**** SOURCE RECORDS ****

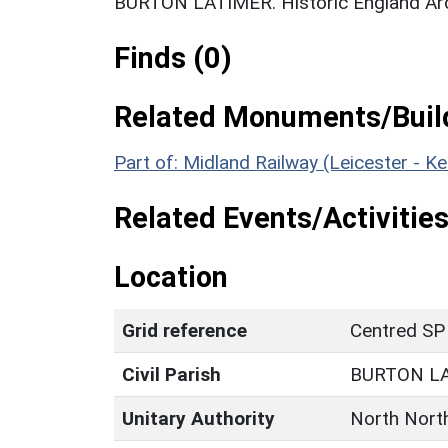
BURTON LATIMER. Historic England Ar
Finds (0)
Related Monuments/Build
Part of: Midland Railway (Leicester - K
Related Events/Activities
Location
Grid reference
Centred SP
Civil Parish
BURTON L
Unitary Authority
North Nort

****
**** SOURCE RECORDS ****

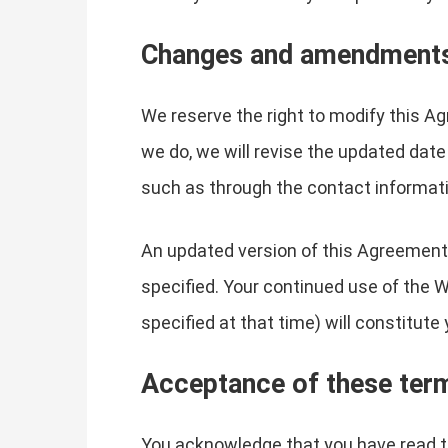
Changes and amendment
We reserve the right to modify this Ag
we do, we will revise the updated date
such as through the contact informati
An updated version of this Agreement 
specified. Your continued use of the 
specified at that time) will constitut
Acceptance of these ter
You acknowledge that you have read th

****
**** SOURCE RECORDS ****

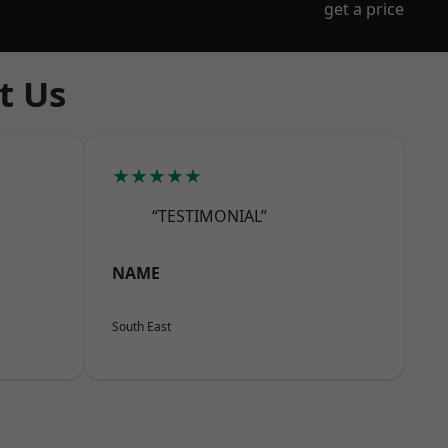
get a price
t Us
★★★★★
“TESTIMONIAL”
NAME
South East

****

• PROBLEM TO WORK ON:
From the listing above, return the lines starting at the one with "We reserve the right to modify this Ag" and ending at the one with "You acknowledge that you have read th", both kept, exactly as they appear and nothing more.

• SOLUTION TO THIS EXERCISE:
We reserve the right to modify this Ag
we do, we will revise the updated date
such as through the contact informati
An updated version of this Agreement 
specified. Your continued use of the 
specified at that time) will constitut
Acceptance of these ter
You acknowledge that you have read th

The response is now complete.